LISBON-The recent boom in cross-border investment has made markets behave in a more synchronized fashion but undermined the benefits of diversified international property investment. That is according to a leading property expert speaking before the 2006 IPD European Property Investment Conference.

“Geographical diversification still works but not at all times and not for all markets,” said Daniel Piazolo, a director of DID Deutsche Immobilien Datenbank GmbH. Drawing on DID and IPD data, Piazolo argued that total returns in most western European countries, North America and even South Africa were highly correlated between 2002 and 2005, particularly in the office sector but also in retail property. He also showed that total returns in each of the country sectors covered moved broadly in line with each other.

This indicates some convergence among markets at a time when foreign investors are seeking a diversification of their portfolio to reduce risk. Diversification, as well as a search for higher yields, has been a key driver behind rising global real estate investment as fund managers have sought to stabilize returns in their portfolios by spreading their risk across different markets.

Research by DTZ indicates a five-fold increase in international real estate investment in the past seven years, and Jones Lang LaSalle estimates more than one-third of the nearly half a trillion dollars invested in direct commercial real estate in 2005 was from foreign investors. In Europe, the proportion is more than half.

The exceptions, added Piazolo, were Germany and Portugal as well as residential property markets where there appears to be less convergence. In Spain, Sweden, France, South Africa and Ireland, rental income showed less correlation with foreign markets, but growth in property prices was more synchronized.

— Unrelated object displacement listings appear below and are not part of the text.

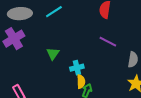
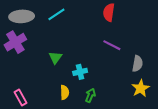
yellow semicircle: (81, 82) -> (65, 92), moved

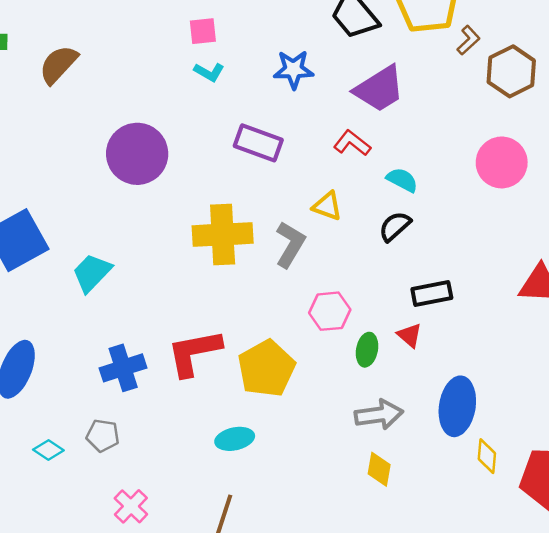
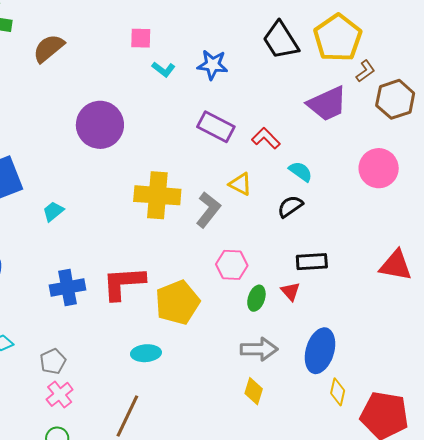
pink square: (203, 31) -> (141, 38), moved
blue star: (294, 69) -> (212, 65), moved
purple trapezoid: (379, 89) -> (327, 104), moved
purple rectangle: (258, 143) -> (216, 127), moved
cyan trapezoid: (92, 273) -> (53, 211), size x0.7
gray pentagon: (103, 436) -> (53, 361), moved, turned 30

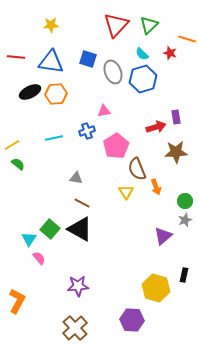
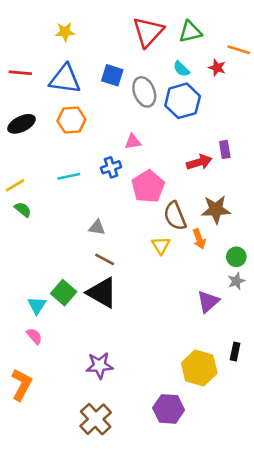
green triangle: (149, 25) -> (190, 32), turned 30
black ellipse: (30, 92) -> (22, 124), moved
brown star: (176, 152) -> (216, 210), moved
pink semicircle: (39, 258) -> (34, 336), moved

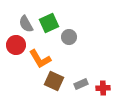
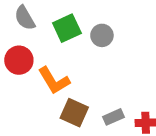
gray semicircle: (26, 24) -> (25, 18), moved
gray circle: (69, 37) -> (102, 35), moved

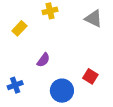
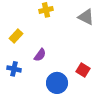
yellow rectangle: (19, 28) -> (16, 36), moved
blue cross: (15, 85) -> (14, 69), moved, turned 32

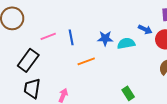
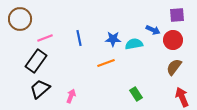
pink line: (48, 36) -> (45, 38), moved
orange line: (86, 61) -> (106, 63), moved
black trapezoid: (32, 88) -> (40, 89), turned 40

But Piazolo warned against reading too much into the results, saying they provide only a snapshot of the situation at a particular time and not necessarily the shape of things to come. “Observed convergence does not exclude renewed divergence when markets turn,” he said. An international investor might receive only limited benefits from diversification in some years but greater benefits in others or with the right combination of countries, Piazolo added.